Und das ist offensichtlich nicht auf Dauer hier.

In dem Gespräch mit Martha, der Schwester des Lazarus, sagte Jesus: „Dein Bruder wird auferstehen. Marta sagte zu ihm: Ich weiß, dass er auferstehen wird bei der Auferstehung am Jüngsten Tag. Jesus sagte zu ihr: Ich bin die Auferstehung und das Leben. Wer an mich glaubt, wird leben, auch wenn er stirbt, und jeder, der lebt und an mich glaubt, wird auf ewig nicht sterben.“ (Joh 11,23-26) 
Jesus weist mit diesen Worten über das Hier auf dieser Welt, über das endliche Leben hinaus in die Ewigkeit. Das zeigt uns der Evangelist mit Hilfe des Berichtes von der Krankheit, dem Tod und der Auferweckung des Lazarus. So dient die Krankheit des Lazarus der Verherrlichung Gottes. Dient dazu zu zeigen, dass Jesus Christus der HERR auch des LEBENS ist.

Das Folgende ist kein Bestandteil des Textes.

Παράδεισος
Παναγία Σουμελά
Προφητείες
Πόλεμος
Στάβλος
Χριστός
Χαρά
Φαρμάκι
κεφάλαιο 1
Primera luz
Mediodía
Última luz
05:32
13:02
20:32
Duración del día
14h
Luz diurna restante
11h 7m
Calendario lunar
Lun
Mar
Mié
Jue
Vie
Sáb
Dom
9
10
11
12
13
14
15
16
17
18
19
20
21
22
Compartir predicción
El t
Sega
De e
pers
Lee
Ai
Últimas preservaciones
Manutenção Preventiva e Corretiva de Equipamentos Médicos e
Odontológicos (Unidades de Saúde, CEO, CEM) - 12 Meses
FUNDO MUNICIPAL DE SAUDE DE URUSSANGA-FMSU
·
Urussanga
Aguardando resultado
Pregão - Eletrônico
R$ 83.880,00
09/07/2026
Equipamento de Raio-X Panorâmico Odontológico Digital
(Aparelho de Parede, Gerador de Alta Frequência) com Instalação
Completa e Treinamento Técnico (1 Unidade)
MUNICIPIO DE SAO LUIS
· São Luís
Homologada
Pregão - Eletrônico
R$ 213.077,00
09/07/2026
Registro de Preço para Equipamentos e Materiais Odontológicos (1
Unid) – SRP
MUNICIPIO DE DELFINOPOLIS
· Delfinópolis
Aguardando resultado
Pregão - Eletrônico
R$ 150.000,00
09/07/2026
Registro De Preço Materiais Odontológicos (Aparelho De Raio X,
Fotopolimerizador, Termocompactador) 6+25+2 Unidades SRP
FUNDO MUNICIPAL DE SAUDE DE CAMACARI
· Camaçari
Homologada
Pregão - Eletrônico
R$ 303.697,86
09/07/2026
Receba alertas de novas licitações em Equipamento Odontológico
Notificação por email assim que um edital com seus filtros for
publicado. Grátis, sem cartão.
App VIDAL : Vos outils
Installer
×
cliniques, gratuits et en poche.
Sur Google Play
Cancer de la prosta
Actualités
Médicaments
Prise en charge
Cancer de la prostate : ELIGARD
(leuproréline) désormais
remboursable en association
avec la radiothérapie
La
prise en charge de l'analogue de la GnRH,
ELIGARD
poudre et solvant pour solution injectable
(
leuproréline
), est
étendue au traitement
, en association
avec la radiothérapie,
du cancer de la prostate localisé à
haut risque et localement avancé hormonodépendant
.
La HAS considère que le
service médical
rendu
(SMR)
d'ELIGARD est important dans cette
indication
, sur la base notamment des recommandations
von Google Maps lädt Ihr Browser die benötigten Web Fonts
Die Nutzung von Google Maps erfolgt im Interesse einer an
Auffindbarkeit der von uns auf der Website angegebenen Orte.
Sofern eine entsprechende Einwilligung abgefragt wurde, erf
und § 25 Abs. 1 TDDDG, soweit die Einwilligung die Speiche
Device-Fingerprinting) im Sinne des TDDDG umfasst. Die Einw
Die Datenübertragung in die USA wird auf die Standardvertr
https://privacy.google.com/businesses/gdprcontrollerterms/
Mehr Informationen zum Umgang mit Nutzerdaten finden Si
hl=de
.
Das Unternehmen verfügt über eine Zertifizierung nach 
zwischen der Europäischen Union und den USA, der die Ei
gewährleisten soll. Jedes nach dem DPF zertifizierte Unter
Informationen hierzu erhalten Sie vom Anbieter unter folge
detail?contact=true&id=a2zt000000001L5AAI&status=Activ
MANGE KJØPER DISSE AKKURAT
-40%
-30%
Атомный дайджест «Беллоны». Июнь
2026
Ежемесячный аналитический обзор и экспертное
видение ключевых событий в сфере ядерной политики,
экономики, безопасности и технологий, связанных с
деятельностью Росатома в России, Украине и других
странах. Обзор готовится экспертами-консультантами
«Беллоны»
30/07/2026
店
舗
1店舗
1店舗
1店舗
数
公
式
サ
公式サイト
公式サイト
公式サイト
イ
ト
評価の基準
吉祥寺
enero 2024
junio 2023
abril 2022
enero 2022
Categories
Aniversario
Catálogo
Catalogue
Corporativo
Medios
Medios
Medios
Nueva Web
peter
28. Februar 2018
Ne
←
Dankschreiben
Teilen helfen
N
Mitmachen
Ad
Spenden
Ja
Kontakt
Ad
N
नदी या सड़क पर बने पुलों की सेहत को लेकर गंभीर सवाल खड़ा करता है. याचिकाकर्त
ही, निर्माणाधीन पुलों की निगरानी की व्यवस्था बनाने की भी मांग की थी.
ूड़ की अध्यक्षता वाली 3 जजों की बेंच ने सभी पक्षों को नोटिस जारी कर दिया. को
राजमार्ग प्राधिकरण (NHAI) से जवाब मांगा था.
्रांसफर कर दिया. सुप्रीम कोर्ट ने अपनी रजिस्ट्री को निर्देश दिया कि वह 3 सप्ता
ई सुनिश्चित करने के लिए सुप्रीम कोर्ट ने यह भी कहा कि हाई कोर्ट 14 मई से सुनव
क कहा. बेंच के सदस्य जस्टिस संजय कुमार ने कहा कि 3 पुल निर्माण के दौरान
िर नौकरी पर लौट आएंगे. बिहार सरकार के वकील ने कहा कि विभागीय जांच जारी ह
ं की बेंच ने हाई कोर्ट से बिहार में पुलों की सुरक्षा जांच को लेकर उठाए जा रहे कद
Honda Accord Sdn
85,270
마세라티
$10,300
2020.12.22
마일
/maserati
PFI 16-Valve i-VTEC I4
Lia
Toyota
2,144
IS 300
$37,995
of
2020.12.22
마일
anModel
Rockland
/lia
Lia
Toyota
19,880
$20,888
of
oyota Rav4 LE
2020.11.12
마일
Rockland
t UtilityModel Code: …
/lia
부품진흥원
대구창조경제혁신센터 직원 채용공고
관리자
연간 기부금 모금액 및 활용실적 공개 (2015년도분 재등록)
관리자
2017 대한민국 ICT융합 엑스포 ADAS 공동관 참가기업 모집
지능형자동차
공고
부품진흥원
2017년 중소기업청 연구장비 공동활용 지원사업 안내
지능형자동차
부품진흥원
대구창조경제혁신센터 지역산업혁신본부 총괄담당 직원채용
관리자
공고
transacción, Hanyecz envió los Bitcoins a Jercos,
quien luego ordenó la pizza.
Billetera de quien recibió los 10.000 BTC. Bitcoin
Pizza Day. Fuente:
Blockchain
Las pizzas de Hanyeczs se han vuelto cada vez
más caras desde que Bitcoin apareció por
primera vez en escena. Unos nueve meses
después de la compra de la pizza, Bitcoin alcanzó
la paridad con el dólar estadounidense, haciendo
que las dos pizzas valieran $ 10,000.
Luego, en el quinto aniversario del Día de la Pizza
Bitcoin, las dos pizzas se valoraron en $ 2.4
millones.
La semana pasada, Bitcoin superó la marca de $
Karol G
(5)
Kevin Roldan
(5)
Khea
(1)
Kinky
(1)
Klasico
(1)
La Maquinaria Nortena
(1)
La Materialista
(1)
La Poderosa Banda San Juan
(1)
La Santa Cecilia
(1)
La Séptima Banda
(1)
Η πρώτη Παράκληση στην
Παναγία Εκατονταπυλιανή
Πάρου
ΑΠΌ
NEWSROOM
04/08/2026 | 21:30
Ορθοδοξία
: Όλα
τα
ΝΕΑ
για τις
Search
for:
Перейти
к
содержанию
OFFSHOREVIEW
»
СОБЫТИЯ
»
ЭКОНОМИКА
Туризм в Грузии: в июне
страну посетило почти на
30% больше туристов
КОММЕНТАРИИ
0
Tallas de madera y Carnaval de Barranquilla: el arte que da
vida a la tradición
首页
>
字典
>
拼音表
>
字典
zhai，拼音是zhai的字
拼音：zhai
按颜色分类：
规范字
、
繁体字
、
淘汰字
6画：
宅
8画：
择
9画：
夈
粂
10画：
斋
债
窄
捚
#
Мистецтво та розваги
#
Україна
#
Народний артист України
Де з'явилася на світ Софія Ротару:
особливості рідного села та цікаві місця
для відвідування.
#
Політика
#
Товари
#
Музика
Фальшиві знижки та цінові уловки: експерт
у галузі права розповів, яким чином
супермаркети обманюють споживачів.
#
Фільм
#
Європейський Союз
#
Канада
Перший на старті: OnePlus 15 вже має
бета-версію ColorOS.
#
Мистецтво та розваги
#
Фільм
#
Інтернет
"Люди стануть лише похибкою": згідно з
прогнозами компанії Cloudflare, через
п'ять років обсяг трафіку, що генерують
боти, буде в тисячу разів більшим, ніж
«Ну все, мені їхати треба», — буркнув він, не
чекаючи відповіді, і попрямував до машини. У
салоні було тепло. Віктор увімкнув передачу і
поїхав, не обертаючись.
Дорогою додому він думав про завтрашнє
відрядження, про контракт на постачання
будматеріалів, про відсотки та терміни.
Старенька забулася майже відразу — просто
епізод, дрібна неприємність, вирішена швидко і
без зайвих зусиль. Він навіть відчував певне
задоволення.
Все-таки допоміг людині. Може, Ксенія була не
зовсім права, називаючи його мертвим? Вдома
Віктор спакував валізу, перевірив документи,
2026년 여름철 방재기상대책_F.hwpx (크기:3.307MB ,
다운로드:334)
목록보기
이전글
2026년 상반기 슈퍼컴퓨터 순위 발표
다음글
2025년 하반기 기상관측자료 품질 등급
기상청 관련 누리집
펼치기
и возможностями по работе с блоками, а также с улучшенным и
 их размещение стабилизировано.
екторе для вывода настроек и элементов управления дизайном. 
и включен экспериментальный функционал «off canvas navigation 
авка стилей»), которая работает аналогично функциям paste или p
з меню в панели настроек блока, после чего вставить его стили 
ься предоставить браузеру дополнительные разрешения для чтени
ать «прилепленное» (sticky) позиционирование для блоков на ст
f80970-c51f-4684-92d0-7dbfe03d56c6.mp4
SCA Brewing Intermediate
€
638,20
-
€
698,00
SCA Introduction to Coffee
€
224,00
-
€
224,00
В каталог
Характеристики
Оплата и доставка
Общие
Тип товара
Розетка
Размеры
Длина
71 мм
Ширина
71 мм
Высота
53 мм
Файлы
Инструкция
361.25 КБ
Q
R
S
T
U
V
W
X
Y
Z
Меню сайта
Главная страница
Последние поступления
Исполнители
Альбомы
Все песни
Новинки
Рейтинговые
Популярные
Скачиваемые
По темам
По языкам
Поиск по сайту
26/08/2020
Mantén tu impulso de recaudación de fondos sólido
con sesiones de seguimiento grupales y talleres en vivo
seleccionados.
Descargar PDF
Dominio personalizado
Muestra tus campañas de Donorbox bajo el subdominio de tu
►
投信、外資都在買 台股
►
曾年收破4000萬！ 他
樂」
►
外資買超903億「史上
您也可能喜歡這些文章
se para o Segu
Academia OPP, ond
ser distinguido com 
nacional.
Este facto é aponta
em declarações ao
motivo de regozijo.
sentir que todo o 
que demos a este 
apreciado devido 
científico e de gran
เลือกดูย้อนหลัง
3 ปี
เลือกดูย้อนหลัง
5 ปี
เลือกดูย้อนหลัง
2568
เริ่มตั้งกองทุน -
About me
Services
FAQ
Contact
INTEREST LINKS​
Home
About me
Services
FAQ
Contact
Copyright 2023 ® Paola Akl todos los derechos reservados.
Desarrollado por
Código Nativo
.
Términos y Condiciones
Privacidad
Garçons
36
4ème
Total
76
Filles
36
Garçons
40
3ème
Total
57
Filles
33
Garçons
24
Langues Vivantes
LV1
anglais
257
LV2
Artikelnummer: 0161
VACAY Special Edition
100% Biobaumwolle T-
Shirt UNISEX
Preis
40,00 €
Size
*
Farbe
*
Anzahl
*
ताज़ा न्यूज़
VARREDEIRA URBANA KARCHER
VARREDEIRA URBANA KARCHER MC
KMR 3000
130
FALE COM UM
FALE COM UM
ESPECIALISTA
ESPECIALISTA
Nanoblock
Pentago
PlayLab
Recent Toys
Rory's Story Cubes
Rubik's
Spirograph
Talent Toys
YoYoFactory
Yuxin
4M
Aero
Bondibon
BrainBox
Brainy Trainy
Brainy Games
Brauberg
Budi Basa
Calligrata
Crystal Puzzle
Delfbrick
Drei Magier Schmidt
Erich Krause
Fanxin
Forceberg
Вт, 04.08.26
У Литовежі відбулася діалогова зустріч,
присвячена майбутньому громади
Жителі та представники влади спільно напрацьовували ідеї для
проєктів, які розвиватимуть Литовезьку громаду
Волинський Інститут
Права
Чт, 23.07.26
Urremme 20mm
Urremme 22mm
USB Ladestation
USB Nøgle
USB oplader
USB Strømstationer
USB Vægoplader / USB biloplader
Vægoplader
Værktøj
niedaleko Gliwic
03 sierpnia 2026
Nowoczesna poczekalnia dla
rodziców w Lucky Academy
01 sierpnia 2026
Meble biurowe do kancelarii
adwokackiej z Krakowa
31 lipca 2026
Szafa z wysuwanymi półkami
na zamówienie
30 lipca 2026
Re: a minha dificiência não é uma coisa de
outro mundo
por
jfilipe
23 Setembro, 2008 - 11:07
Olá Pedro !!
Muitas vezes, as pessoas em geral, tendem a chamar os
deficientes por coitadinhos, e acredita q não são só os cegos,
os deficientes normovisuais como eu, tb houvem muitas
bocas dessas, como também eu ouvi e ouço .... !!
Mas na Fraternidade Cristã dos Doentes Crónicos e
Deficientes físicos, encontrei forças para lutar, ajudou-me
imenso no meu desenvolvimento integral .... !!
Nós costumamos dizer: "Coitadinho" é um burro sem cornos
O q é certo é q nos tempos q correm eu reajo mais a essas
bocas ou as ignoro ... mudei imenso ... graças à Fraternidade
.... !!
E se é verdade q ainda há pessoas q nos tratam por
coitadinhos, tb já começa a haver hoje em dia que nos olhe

Mich beeindruckt nicht nur das Zeichen, das Jesus wirkt. Mich beeindruckt auch seine Erschütterung, seine Erregung, sein Weinen über den Tod seines Freundes Lazarus. Jesus steht nicht über dem Leid. ER Stellt sich dem Leid. ER hat im wahrsten Sinn des Wortes MIT-LEID. Und ER erweckt zum neuen Leben. Den Lazarus sogar zweimal. Und alle, die zu IHM gehören, einmal nach diesem irdischen Leben.